Weak MCL ligaments often occur as the result of an injury. The medial collateral ligament- or MCL- is a thick, wide tissue band that runs down the inner side of the knee. It extends from the thighbone to the shinbone. Your MCL is designed to keep your knee stable and your leg from buckling. Direct injuries and repeated stress injuries can cause the ligament to lose its elasticity, which over time can put you at risk for further injury. There are many exercises and techniques that can be used to help strengthen a weak MCL ligament. For the best exercises for you, contact your physician or physical therapist.
Warm-Ups
Always remember to stretch before engaging in any type of physical activity.

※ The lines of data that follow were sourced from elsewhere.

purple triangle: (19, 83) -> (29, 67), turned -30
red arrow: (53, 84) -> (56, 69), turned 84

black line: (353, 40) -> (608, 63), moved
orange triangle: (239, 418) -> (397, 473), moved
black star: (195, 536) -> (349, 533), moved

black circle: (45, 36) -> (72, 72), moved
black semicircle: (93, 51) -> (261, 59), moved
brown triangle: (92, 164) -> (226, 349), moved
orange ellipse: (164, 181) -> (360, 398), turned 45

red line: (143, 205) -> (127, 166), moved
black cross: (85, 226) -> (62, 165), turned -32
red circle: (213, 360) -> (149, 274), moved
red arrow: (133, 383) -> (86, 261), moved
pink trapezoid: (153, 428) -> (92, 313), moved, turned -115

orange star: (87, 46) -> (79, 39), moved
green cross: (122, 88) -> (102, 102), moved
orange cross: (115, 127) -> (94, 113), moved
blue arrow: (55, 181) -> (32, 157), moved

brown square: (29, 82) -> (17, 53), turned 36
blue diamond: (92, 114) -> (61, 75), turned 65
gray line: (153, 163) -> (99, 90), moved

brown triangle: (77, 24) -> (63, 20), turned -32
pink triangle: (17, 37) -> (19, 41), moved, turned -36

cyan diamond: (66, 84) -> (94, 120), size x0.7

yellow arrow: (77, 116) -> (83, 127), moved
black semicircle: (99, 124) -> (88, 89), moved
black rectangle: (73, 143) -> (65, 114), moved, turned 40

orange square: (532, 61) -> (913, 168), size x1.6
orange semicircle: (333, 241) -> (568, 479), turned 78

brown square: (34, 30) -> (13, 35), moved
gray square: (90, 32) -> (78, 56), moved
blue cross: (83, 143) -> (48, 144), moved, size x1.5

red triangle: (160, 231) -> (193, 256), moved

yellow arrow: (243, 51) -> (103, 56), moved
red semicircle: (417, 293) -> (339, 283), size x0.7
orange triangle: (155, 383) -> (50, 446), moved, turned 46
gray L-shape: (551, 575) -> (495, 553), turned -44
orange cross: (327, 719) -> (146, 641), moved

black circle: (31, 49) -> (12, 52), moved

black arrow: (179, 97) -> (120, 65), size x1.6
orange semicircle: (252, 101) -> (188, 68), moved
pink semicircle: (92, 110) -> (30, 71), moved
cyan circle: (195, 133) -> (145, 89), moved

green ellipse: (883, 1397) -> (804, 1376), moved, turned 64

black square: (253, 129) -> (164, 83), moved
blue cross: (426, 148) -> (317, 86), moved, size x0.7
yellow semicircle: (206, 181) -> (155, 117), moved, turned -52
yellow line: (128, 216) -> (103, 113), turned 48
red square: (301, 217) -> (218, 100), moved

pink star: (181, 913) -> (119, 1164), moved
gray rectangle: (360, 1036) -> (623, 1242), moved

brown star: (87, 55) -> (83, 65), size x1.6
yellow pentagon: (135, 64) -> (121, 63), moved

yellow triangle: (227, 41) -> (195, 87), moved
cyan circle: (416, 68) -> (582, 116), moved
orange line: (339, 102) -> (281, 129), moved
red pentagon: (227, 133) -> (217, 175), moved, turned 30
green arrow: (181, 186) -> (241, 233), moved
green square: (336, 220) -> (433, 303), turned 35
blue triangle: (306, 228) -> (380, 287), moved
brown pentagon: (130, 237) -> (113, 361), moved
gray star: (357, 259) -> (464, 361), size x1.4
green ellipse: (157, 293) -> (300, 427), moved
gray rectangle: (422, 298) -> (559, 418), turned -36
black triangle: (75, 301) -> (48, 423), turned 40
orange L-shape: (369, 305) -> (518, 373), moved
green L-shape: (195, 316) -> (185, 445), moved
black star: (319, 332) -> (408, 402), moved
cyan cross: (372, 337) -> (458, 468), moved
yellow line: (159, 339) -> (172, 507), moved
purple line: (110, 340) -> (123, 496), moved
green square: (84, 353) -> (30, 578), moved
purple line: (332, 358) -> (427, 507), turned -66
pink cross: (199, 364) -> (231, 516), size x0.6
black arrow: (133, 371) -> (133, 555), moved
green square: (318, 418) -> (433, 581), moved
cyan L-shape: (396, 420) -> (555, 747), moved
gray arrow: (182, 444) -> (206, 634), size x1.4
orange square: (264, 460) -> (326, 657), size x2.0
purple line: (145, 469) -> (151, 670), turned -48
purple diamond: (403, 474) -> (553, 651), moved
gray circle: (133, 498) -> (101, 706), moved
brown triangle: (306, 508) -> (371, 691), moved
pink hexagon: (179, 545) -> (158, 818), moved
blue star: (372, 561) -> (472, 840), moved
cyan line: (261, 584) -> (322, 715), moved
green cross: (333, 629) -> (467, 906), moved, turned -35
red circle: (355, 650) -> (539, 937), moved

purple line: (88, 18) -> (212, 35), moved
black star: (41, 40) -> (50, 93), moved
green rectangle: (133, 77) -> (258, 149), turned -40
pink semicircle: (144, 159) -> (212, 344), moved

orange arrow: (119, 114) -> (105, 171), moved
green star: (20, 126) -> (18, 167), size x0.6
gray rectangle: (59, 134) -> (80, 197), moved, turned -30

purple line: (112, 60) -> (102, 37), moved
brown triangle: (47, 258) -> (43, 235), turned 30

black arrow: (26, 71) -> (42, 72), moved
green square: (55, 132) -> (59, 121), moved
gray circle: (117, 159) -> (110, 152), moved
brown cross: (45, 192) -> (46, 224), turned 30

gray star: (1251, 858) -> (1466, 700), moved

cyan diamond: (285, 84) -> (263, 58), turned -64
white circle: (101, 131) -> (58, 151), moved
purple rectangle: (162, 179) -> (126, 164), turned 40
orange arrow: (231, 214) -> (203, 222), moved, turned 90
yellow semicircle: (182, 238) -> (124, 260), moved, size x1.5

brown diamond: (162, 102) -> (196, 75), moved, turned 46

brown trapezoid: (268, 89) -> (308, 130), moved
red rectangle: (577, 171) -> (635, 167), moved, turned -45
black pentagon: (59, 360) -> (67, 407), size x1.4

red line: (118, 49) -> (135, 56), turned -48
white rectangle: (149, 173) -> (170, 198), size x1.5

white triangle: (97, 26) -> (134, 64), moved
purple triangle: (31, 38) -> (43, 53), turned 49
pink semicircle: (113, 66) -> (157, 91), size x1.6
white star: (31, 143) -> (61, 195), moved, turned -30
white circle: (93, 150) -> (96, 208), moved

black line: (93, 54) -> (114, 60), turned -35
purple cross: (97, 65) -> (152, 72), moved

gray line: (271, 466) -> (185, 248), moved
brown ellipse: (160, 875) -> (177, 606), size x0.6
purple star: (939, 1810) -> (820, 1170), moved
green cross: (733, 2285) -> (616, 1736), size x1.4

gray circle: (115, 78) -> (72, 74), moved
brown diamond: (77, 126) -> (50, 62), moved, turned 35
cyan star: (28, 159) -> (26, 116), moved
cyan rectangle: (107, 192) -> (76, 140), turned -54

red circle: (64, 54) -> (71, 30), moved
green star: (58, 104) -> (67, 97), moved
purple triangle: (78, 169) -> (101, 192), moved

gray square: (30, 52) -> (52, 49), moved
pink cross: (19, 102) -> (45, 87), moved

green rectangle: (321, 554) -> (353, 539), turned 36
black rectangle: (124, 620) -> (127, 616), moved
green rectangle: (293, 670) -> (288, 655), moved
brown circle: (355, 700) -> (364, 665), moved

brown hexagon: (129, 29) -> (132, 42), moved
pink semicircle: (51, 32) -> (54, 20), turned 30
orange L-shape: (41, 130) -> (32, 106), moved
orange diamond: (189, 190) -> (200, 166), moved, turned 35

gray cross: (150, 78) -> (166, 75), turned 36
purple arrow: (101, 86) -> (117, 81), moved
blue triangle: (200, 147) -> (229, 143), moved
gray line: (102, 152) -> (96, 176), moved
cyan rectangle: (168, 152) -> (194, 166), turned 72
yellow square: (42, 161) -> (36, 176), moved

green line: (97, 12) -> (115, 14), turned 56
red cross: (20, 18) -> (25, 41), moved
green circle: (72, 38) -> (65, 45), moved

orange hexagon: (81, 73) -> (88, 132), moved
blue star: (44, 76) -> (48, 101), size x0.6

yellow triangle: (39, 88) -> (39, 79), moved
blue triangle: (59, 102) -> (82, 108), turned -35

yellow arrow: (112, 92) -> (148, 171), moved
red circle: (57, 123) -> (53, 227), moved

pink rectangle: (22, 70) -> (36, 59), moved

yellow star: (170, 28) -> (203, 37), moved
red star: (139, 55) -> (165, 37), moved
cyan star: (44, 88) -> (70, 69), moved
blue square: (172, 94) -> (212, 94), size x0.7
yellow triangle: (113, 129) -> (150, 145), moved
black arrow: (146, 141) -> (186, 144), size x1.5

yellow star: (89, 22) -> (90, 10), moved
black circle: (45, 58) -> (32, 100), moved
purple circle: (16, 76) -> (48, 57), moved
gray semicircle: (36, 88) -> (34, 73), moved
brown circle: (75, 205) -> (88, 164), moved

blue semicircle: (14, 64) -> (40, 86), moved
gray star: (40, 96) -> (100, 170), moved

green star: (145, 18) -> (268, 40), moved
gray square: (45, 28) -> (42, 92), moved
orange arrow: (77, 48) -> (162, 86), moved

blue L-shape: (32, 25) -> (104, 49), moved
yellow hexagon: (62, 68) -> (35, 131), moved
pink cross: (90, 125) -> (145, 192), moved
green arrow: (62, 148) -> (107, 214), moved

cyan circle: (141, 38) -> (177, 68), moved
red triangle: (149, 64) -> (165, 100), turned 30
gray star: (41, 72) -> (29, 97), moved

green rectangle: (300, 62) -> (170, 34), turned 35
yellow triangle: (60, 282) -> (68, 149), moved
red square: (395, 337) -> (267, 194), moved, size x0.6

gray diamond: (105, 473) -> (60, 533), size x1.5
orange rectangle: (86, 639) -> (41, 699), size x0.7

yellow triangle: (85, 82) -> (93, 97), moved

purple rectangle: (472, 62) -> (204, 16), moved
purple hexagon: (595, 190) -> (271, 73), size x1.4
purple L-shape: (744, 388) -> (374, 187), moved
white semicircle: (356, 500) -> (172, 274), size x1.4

A 5 to 10 minute warm-up of walking on a treadmill or using an elliptical machine can help to prepare your entire body -- including your bones, muscles, joints, heart and lungs -- for the strenuous activity you are about to participate in.
Balance Exercises
Balance exercises can help to improve strength in a weaken MCL. Any exercise that challenges your balance will help improve strength in your MCL, such as the single-leg balance. Simply stand on your affected leg and lift your opposite leg from the ground. Try to hold this position for 15 seconds. Hold your arms out for balance if you need to. Complete one set of 10 repetitions of a single-leg balance each day.
Stretching Exercises
Stretching exercises can help ensure that your knee is flexible and ready to engage in physical activity. It is also important to stretch the leg muscles -- including your quadriceps -- around your knee to enhance the support your MCL receives from your body. For example, complete quadriceps settings tone the quad muscles. Lie on your back with your knees fully extended in front of you. Contract your thigh muscles so that your knees are completely straight and flat. If you are completing quadriceps settings correctly, your kneecap will become slightly raised toward your thigh muscle. Complete one set of 20 repetitions of this exercise.
Strengthening Exercises
Strengthening exercises can help to improve the function of all the tendons and muscles in your knee and its surrounding muscles. These exercises can help make your legs stronger, aid in rehabilitation and prevent further injury to your MCL. An example of a strengthening exercise is a standing hamstring curl. Stand with your arms on a table, back of a chair or counter top for support. Shift your weight to one leg -- the leg with the stronger MCL -- and slowly bend your weak leg at the knee and raise your heel up towards your buttocks. Hold this position for a second. Lower your leg and repeat. Complete one set of 20 repetitions. If you have problems with both MCL or would like to strengthen both knees, alternate legs.
Warnings
Never perform any exercise to the point of pain in your knees. The Quincy Orthopaedic Center at Massachusetts General Hospital strongly discourages the use of leg extension machines and stair climber machines if you are recovering from an MCL injury or surgery. You should also avoid lunges, squats past 90 degrees and high impact exercises.